Anneler Günü denildiğinde içi ‘pıt pıt’ eden, sosyal medyada duygusal mesajlar paylaşan, günler öncesinden hediyesini hazırlayan milyonlar var…
Ama Babalar Günü geldiğinde aynı kalp sesleri nedense biraz kısık çıkar.
Unutulduğundan değil belki, ama geri planda kaldığından…
Benim için Babalar Günü hiçbir zaman Anneler Günü kadar görünür olmadı.
Belki annelikle özdeşleşen şefkatin daha kolay sarılmasındandı…
Belki de reklamlardan kampanyalara kadar her şeyin anneleri parlatıp babaları sessiz bir köşeye bırakmasındandı…
Ama mesele sadece görünürlük değil.
Uzmanlar diyor ki: Babalarla çocukları arasında gerçek bir sevgi bağı kurulmadıkça, Babalar Günü hiçbir zaman hak ettiği anlamı kazanamayacak.
Çünkü toplumun zihninde hâlâ yaygın bir kod var,
Baba = Otorite.
Anne = Şefkat.
Bu anlayış, çocuğun kendini güvende hissettiği limanı hep anneye çekerken, babayı duvar gibi uzakta bırakıyor.
Oysa baba, sadece eve ekmek getiren değil; çocuğun elini tutan, diz çöküp göz hizasında konuşan, birlikte resim yapan, oyun oynayan, duygusunu paylaşan kişi olmalı.
Aile içinde görev paylaşımı yalnızca fiziksel değil, duygusal olarak da dengelenmeli.
Eğer çocukla kurulan o bağ sadece annenin sırtına yüklenirse,ne babalık gelişir, ne de çocukluk tam yaşanır.
Özellikle 3–6 yaş arası…
Uzmanların “fallik dönem” dediği bu dönemde, babanın çocukla kurduğu duygusal temas hayat boyu sürecek bir ilişkinin temeli oluyor.
Ama ne yazık ki birçok baba, ya kendi isteğiyle ya da eşin yönetici konumuna geçmesiyle bu sürecin dışında kalıyor.
Ve işte o zaman, sadece çocuk babadan uzaklaşmıyor… Babalar da, Babalar Günü’nden uzaklaşıyor.
Babalar Günü’nü anlamlı kılmak için önce bu zihniyeti değiştirmemiz gerekiyor.
Şefkat sadece annenin hakkı değil.
Kural koymak sadece babanın görevi değil.

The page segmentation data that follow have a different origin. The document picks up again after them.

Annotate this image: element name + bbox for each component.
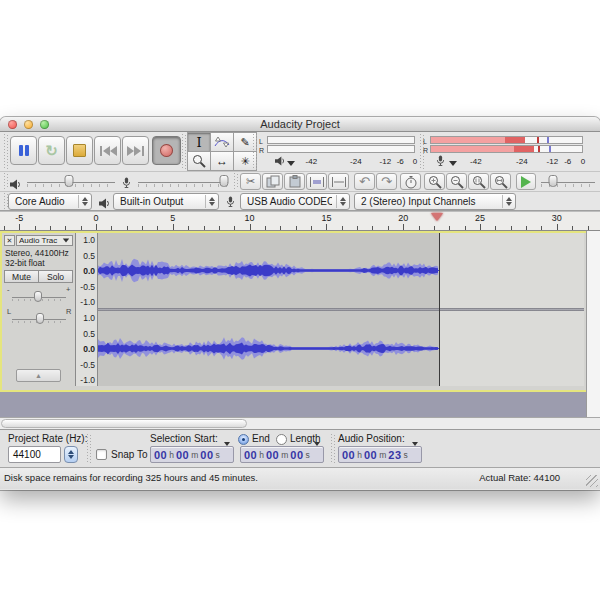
recording-device-value: USB Audio CODEC xyxy=(247,196,332,207)
project-rate-stepper[interactable] xyxy=(64,446,78,463)
sel-start-minutes[interactable]: 00 xyxy=(176,449,189,461)
audio-track[interactable]: ✕ Audio Trac Stereo, 44100Hz 32-bit floa… xyxy=(0,231,590,392)
track-name-menu[interactable]: Audio Trac xyxy=(16,235,73,246)
skip-to-start-button[interactable] xyxy=(94,136,121,165)
trim-audio-button[interactable] xyxy=(306,173,327,190)
time-format-dropdown-icon[interactable] xyxy=(314,446,320,464)
snap-to-checkbox[interactable] xyxy=(96,449,107,460)
skip-to-start-icon xyxy=(99,146,117,156)
left-channel[interactable] xyxy=(98,233,584,308)
meter-scale-label: -12 xyxy=(547,157,559,166)
play-at-speed-button[interactable] xyxy=(516,173,536,190)
copy-button[interactable] xyxy=(262,173,283,190)
skip-to-end-button[interactable] xyxy=(122,136,149,165)
sel-end-seconds[interactable]: 00 xyxy=(290,449,303,461)
playback-device-value: Built-in Output xyxy=(120,196,201,207)
output-meter-scale: -42-24-12-60 xyxy=(267,155,415,168)
output-meter-bar-R[interactable] xyxy=(267,145,415,153)
horizontal-scrollbar-thumb[interactable] xyxy=(1,419,247,428)
gain-thumb[interactable] xyxy=(34,291,42,302)
gain-slider[interactable] xyxy=(12,291,66,303)
undo-button[interactable]: ↶ xyxy=(354,173,375,190)
edit-toolbar-grip[interactable] xyxy=(233,173,239,189)
selection-end-time-field[interactable]: 00 h 00 m 00 s xyxy=(240,446,324,463)
zoom-to-selection-button[interactable] xyxy=(468,173,489,190)
stop-button[interactable] xyxy=(66,136,93,165)
playback-device-select[interactable]: Built-in Output xyxy=(113,193,219,210)
track-close-button[interactable]: ✕ xyxy=(4,235,15,246)
playback-speed-slider[interactable] xyxy=(541,175,595,188)
input-volume-slider[interactable] xyxy=(138,175,228,188)
zoom-out-button[interactable] xyxy=(446,173,467,190)
selection-toolbar-grip[interactable] xyxy=(86,434,92,464)
solo-button[interactable]: Solo xyxy=(38,270,73,283)
vertical-ruler-label: -0.5 xyxy=(80,361,95,370)
selection-tool-button[interactable]: I xyxy=(187,132,211,152)
redo-button[interactable]: ↷ xyxy=(376,173,397,190)
envelope-tool-button[interactable] xyxy=(210,132,234,152)
project-rate-input[interactable]: 44100 xyxy=(8,446,61,463)
window-titlebar[interactable]: Audacity Project xyxy=(0,117,600,132)
sel-end-minutes[interactable]: 00 xyxy=(266,449,279,461)
vertical-ruler-label: 0.0 xyxy=(83,345,95,354)
sel-start-seconds[interactable]: 00 xyxy=(200,449,213,461)
silence-audio-button[interactable] xyxy=(328,173,349,190)
end-radio[interactable] xyxy=(238,434,249,445)
vertical-ruler[interactable]: 1.00.50.0-0.5-1.0 1.00.50.0-0.5-1.0 xyxy=(76,233,98,386)
timeline-tick xyxy=(204,226,205,230)
pan-slider[interactable] xyxy=(12,313,66,325)
output-meter-grip[interactable] xyxy=(252,134,258,170)
transport-toolbar-grip[interactable] xyxy=(3,134,9,170)
cut-button[interactable]: ✂ xyxy=(240,173,261,190)
waveform-display[interactable] xyxy=(98,233,584,386)
timeline-tick xyxy=(588,226,589,230)
audio-position-time-field[interactable]: 00 h 00 m 23 s xyxy=(338,446,422,463)
record-button[interactable] xyxy=(152,136,181,165)
track-area[interactable]: ✕ Audio Trac Stereo, 44100Hz 32-bit floa… xyxy=(0,231,586,417)
record-cursor-marker[interactable] xyxy=(431,213,443,221)
pan-thumb[interactable] xyxy=(36,313,44,324)
stop-icon xyxy=(73,144,86,157)
input-volume-thumb[interactable] xyxy=(220,175,229,187)
meter-scale-label: -42 xyxy=(470,157,482,166)
recording-device-select[interactable]: USB Audio CODEC xyxy=(240,193,350,210)
microphone-icon[interactable] xyxy=(436,155,445,169)
horizontal-scrollbar[interactable] xyxy=(0,417,600,429)
time-format-dropdown-icon[interactable] xyxy=(412,446,418,464)
zoom-tool-button[interactable] xyxy=(187,151,211,171)
speaker-icon[interactable] xyxy=(274,156,286,168)
vertical-scrollbar[interactable] xyxy=(586,231,600,417)
length-radio[interactable] xyxy=(276,434,287,445)
close-icon: ✕ xyxy=(7,237,13,245)
output-volume-slider[interactable] xyxy=(27,175,115,188)
output-volume-thumb[interactable] xyxy=(65,175,74,187)
selection-start-time-field[interactable]: 00 h 00 m 00 s xyxy=(150,446,234,463)
input-meter-bar-L[interactable] xyxy=(430,136,583,144)
right-channel[interactable] xyxy=(98,311,584,386)
zoom-in-button[interactable] xyxy=(424,173,445,190)
mute-button[interactable]: Mute xyxy=(4,270,39,283)
sel-end-hours[interactable]: 00 xyxy=(244,449,257,461)
play-button[interactable]: ↻ xyxy=(38,136,65,165)
stopwatch-button[interactable] xyxy=(400,173,421,190)
audio-pos-hours[interactable]: 00 xyxy=(342,449,355,461)
input-meter-bar-R[interactable] xyxy=(430,145,583,153)
pause-button[interactable] xyxy=(10,136,37,165)
sel-start-hours[interactable]: 00 xyxy=(154,449,167,461)
time-format-dropdown-icon[interactable] xyxy=(224,446,230,464)
recording-channels-select[interactable]: 2 (Stereo) Input Channels xyxy=(354,193,516,210)
track-collapse-button[interactable]: ▲ xyxy=(16,369,61,382)
pause-icon xyxy=(18,142,30,160)
audio-host-select[interactable]: Core Audio xyxy=(8,193,92,210)
output-meter-bar-L[interactable] xyxy=(267,136,415,144)
paste-button[interactable] xyxy=(284,173,305,190)
playback-speed-thumb[interactable] xyxy=(548,175,557,187)
output-meter-l-label: L xyxy=(259,138,263,145)
resize-grip[interactable] xyxy=(586,475,598,487)
fit-project-button[interactable] xyxy=(490,173,511,190)
timeline-ruler[interactable]: -5051015202530 xyxy=(0,211,600,231)
audio-pos-seconds[interactable]: 23 xyxy=(388,449,401,461)
audio-pos-minutes[interactable]: 00 xyxy=(364,449,377,461)
selection-toolbar-grip-2[interactable] xyxy=(330,434,336,464)
time-shift-tool-button[interactable]: ↔ xyxy=(210,151,234,171)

Sevgi, ilgi, oyun, sarılmak, anlamaya çalışmak… Bunların hepsi her iki ebeveynin de sorumluluğu.
Bugün Babalar Günü.
Sadece hediye alınacak bir gün değil; bir özlem, bir telafi, bir anlayış günü.
Yanımızda olan babalara bir teşekkür, aramızdan ayrılanlara bir dua, ulaşamadıklarımıza bir iç geçirme günü…
Çünkü baba olmak sadece doğurmadığın bir kalbe yön vermek değil; o kalpte kendine bir güven duygusu yerleştirebilmektir.
Ve biliyorum ki…
Babasının eğittiği bir evlat, milletin de umududur.